In civil cases, generally, the burden of proof rests upon the party who asserts the affirmative of an issue. 29 Am. Jur. 2d. Evidence § 127 (2d ed. 1994); Alex Sanders et al., Trial Handbook for S.C. Lawyers § 9:3 Party With Burden, Civil Cases (2000). The Department is the party asserting the affirmative in this case; therefore, the Department must prove by a preponderance of the evidence that Respondent through its agent, servant, or employee permitted or knowingly allowed the UCI to purchase beer from the licensed establishment in violation of 23 S.C. Code Ann. Regs. 7-9(B) (Supp. 2000). (1)

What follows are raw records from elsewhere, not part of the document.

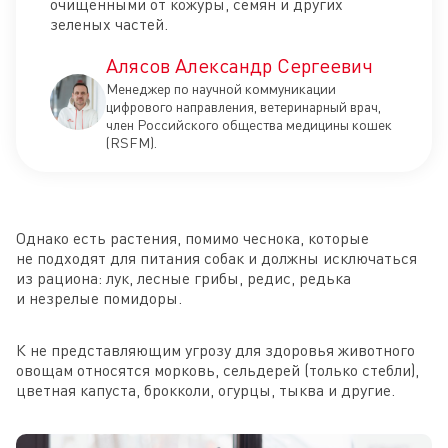
очищенными от кожуры, семян и других
зеленых частей.
Алясов Александр Сергеевич
Менеджер по научной коммуникации
цифрового направления, ветеринарный врач,
член Российского общества медицины кошек
(RSFM).
Однако есть растения, помимо чеснока, которые
не подходят для питания собак и должны исключаться
из рациона: лук, лесные грибы, редис, редька
и незрелые помидоры.
К не представляющим угрозу для здоровья животного
овощам относятся морковь, сельдерей (только стебли),
цветная капуста, брокколи, огурцы, тыква и другие.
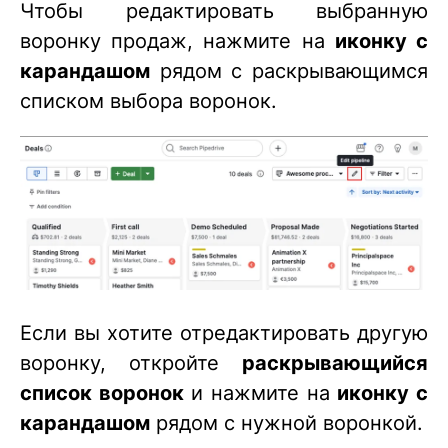
Чтобы редактировать выбранную
воронку продаж, нажмите на
иконку с
карандашом
рядом с раскрывающимся
списком выбора воронок.
Если вы хотите отредактировать другую
воронку, откройте
раскрывающийся
список воронок
и нажмите на
иконку с
карандашом
рядом с нужной воронкой.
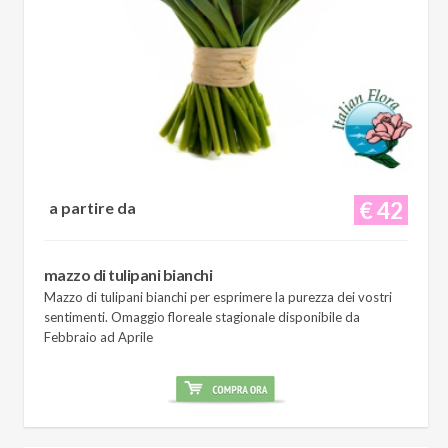
€ 42
a partire da
mazzo di tulipani bianchi
Mazzo di tulipani bianchi per esprimere la purezza dei vostri
sentimenti. Omaggio floreale stagionale disponibile da
Febbraio ad Aprile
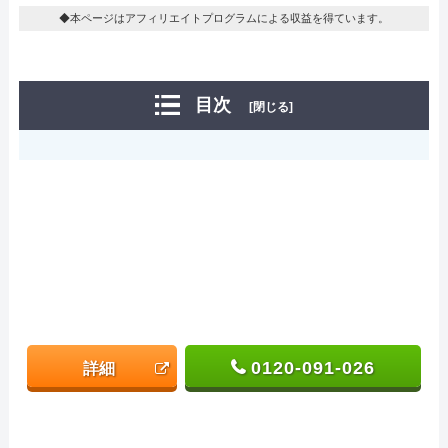
◆本ページはアフィリエイトプログラムによる収益を得ています。
目次
[閉じる]
0120-091-026
詳細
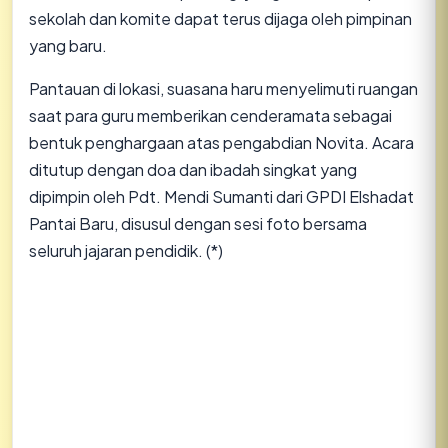
sekolah dan komite dapat terus dijaga oleh pimpinan
yang baru.
​Pantauan di lokasi, suasana haru menyelimuti ruangan
saat para guru memberikan cenderamata sebagai
bentuk penghargaan atas pengabdian Novita. Acara
ditutup dengan doa dan ibadah singkat yang
dipimpin oleh Pdt. Mendi Sumanti dari GPDI Elshadat
Pantai Baru, disusul dengan sesi foto bersama
seluruh jajaran pendidik. (*)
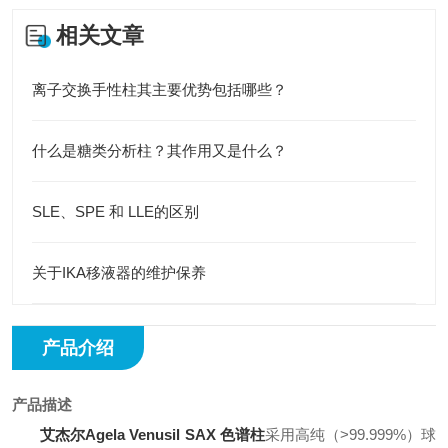
相关文章
离子交换手性柱其主要优势包括哪些？
什么是糖类分析柱？其作用又是什么？
SLE、SPE 和 LLE的区别
关于IKA移液器的维护保养
产品介绍
产品描述
艾杰尔Agela Venusil SAX 色谱柱
采用高纯（>99.999%）球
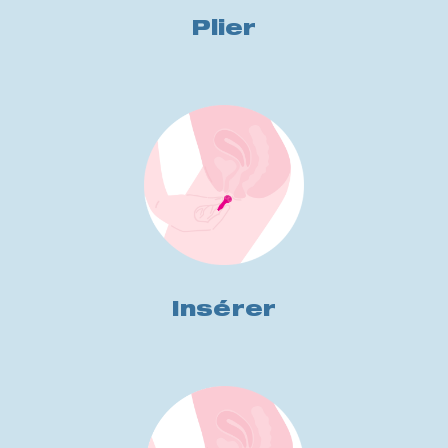
Plier
Insérer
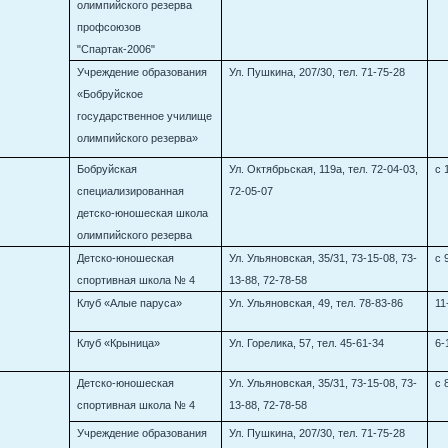
олимпийского резерва
профсоюзов
"Спартак-2006"
Учреждение образования
Ул. Пушкина, 207/30, тел. 71-75-28
«Бобруйское
государственное училище
олимпийского резерва»
Бобруйская
Ул. Октябрьская, 119а, тел. 72-04-03,
с 
специализированная
72-05-07
детско-юношеская школа
олимпийского резерва
Детско-юношеская
Ул. Ульяновская, 35/31, 73-15-08, 73-
с 
спортивная школа № 4
13-88, 72-78-58
Клуб «Алые паруса»
Ул. Ульяновская, 49, тел. 78-83-86
11
Клуб «Крыница»
Ул. Горелика, 57, тел. 45-61-34
6-
Детско-юношеская
Ул. Ульяновская, 35/31, 73-15-08, 73-
с 
спортивная школа № 4
13-88, 72-78-58
Учреждение образования
Ул. Пушкина, 207/30, тел. 71-75-28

Ms. Thompson permitted or knowingly allowed the UCI to purchase beer from the licensed establishment. To "permit" means "[t]o consent to formally" or "[t]o give opportunity for" or "[t]o allow or admit of." Black's Law Dictionary 1160 (7th ed. 1999). This tribunal concludes that to "permit," according to its common meaning, clearly requires knowledge. A party manifests knowledge and consent to allowing a person under twenty-one years of age to purchase alcohol if, from the appearance of the person or otherwise, the party had sufficient information that would lead a prudent person to believe the person was under twenty-one, especially when a simple inquiry would have confirmed such fact. Feldman v. S.C. Tax Comm'n, 203 S.C. 49, 26 S.E.2d 22 (1943). The Feldman case delineated a two-part test for determining whether the required degree of knowledge is present:

1. Whether the Respondent knew that the UCI was under 21 years of age through independent knowledge, or



2. Had such information from the UCI's appearance or from other information

a. which would cause a prudent person to believe the UCI was under 21 years of age, and

b. would cause the same prudent person to conduct an inquiry to ascertain the correct age.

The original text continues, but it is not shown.